Я ли их убивал – ее вопрос накаляет воздух между нами.
Кивнул.
Она ведь сама уже поняла.
— Все верно, Алина, – шагнул к ней и толкнул, прижал к стене телом и за шею поднял ее бледное лицо к себе. — Что? Снова монстром меня считаешь? Да. Я такой.
Она дернулась, я сжал крепче, она замерла в моих руках, темными глазами впилась в лицо.
— Я хочу поговорить с папой, – глухо выдохнула.
— Папа занят, Алина, – это я сказал сразу. Не подумав. Не ощутив вины за собой, лишь горькую радость.
Я убил его. Человека, который лишил меня родителей. Я три года был рядом.
И Коваль сдох, сдох наконец-то, но об этом никто не узнает, особенно – его дочь.
Она же не виновата. Ни в чем. В его грехах точно, она просто сладкая, вкусная, очень горячая, и я сдался тогда, и сейчас не сдержусь.
Расстегнул ее джинсы, она дернулась, вдавил ее в стену.
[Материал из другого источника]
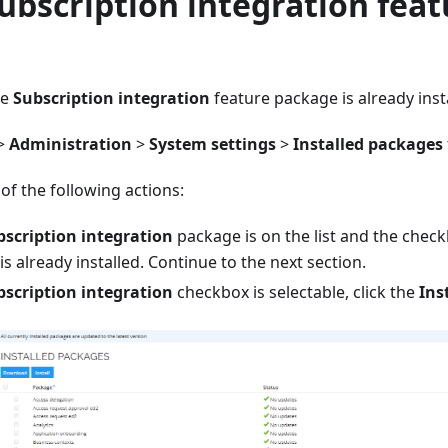
Subscription integration feat
e
he
Subscription integration
feature package is already inst
>
Administration
>
System settings
>
Installed packages
f the following actions:
bscription integration
package is on the list and the check
s already installed. Continue to the next section.
bscription integration
checkbox is selectable, click the
Ins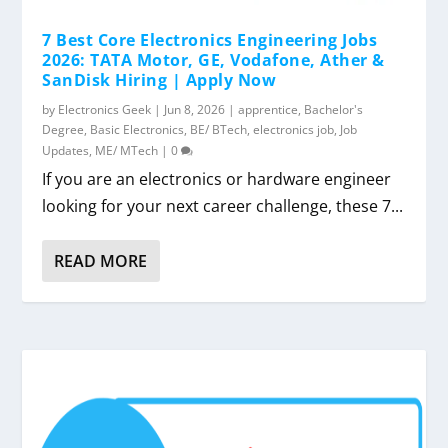
7 Best Core Electronics Engineering Jobs
2026: TATA Motor, GE, Vodafone, Ather &
SanDisk Hiring | Apply Now
by
Electronics Geek
|
Jun 8, 2026
|
apprentice
,
Bachelor's
Degree
,
Basic Electronics
,
BE/ BTech
,
electronics job
,
Job
Updates
,
ME/ MTech
|
0
If you are an electronics or hardware engineer
looking for your next career challenge, these 7...
READ MORE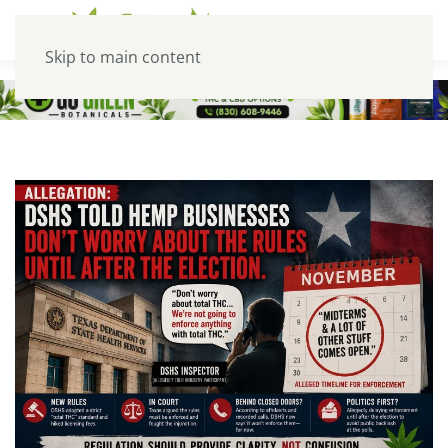
Skip to main content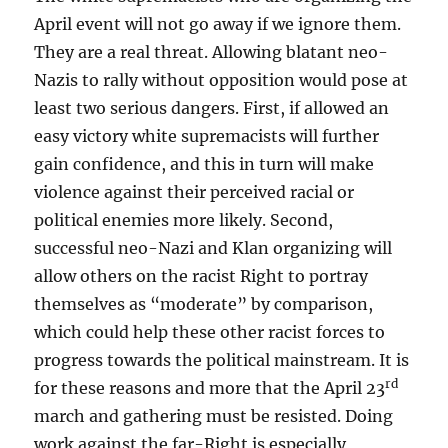
April event will not go away if we ignore them.
They are a real threat. Allowing blatant neo-
Nazis to rally without opposition would pose at
least two serious dangers. First, if allowed an
easy victory white supremacists will further
gain confidence, and this in turn will make
violence against their perceived racial or
political enemies more likely. Second,
successful neo-Nazi and Klan organizing will
allow others on the racist Right to portray
themselves as “moderate” by comparison,
which could help these other racist forces to
progress towards the political mainstream. It is
rd
for these reasons and more that the April 23
march and gathering must be resisted. Doing
work against the far-Right is especially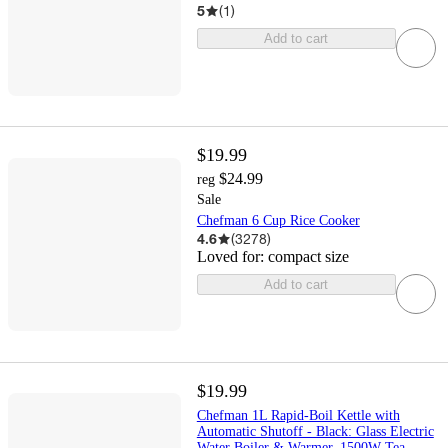
5
(
1
)
Add to cart
$19.99
$24.99
reg
Sale
Chefman 6 Cup Rice Cooker
4.6
(
3278
)
Loved for:
compact size
Add to cart
$19.99
Chefman 1L Rapid-Boil Kettle with
Automatic Shutoff - Black: Glass Electric
Water Boiler & Warmer, 1500W Tea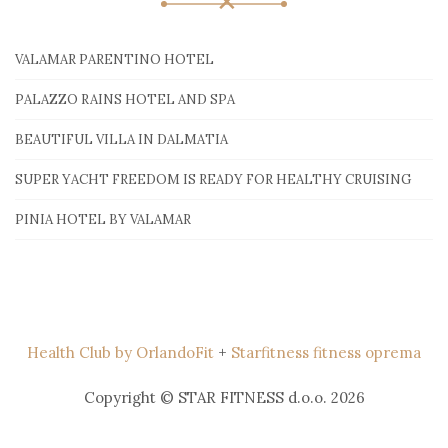
VALAMAR PARENTINO HOTEL
PALAZZO RAINS HOTEL AND SPA
BEAUTIFUL VILLA IN DALMATIA
SUPER YACHT FREEDOM IS READY FOR HEALTHY CRUISING
PINIA HOTEL BY VALAMAR
Health Club by OrlandoFit
+
Starfitness fitness oprema
Copyright © STAR FITNESS d.o.o. 2026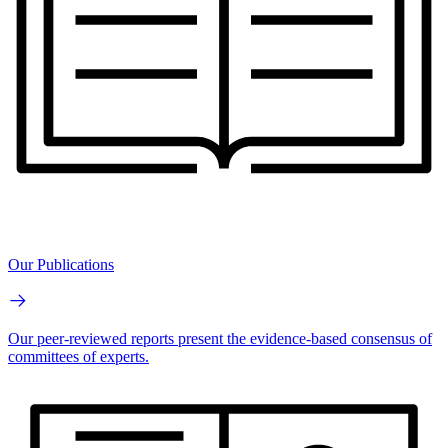
Our Publications
Our peer-reviewed reports present the evidence-based consensus of
committees of experts.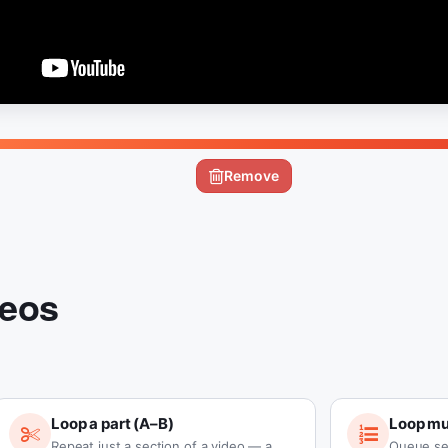
Remove
deos
Loop a part (A–B)
Loop mul
Repeat just a section of a video — a
Queue se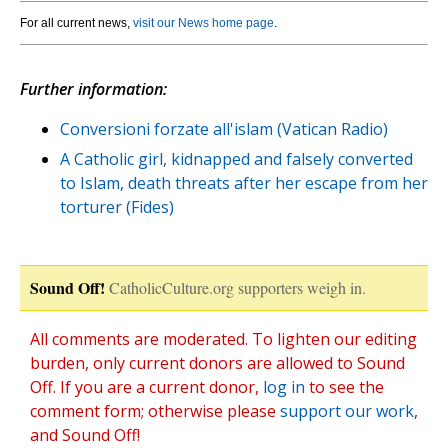
For all current news,
visit our News home page
.
Further information:
Conversioni forzate all'islam (Vatican Radio)
A Catholic girl, kidnapped and falsely converted
to Islam, death threats after her escape from her
torturer (Fides)
Sound Off!
CatholicCulture.org supporters weigh in.
All comments are moderated. To lighten our editing
burden, only current donors are allowed to Sound
Off. If you are a current donor,
log in
to see the
comment form; otherwise please
support our work
,
and Sound Off!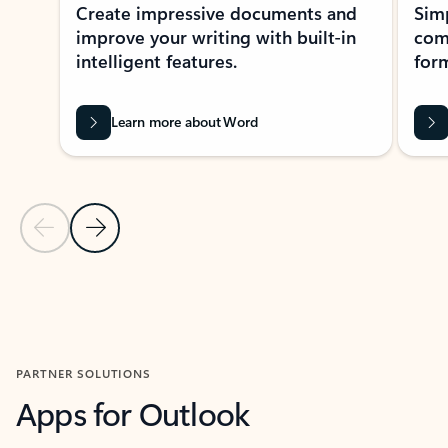
Create impressive documents and
Sim
improve your writing with built-in
com
intelligent features.
form
Learn more about Word
Previous Slide
Next Slide
Back to MICROSOFT 365 APPS carousel section
PARTNER SOLUTIONS
Apps for Outlook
— Я же первым буду, Алина? – спросил и сдернул джинсы по узким бедрам, схватил ее за волосы, заставляя смотреть прямо на меня.
В ее глазах огонь и холод, яркие вспышки, бликуют, и я поморщился от этого света, я не требую ее, я знаю, вижу и чувствую, что эта будущая женщина готова на ответ.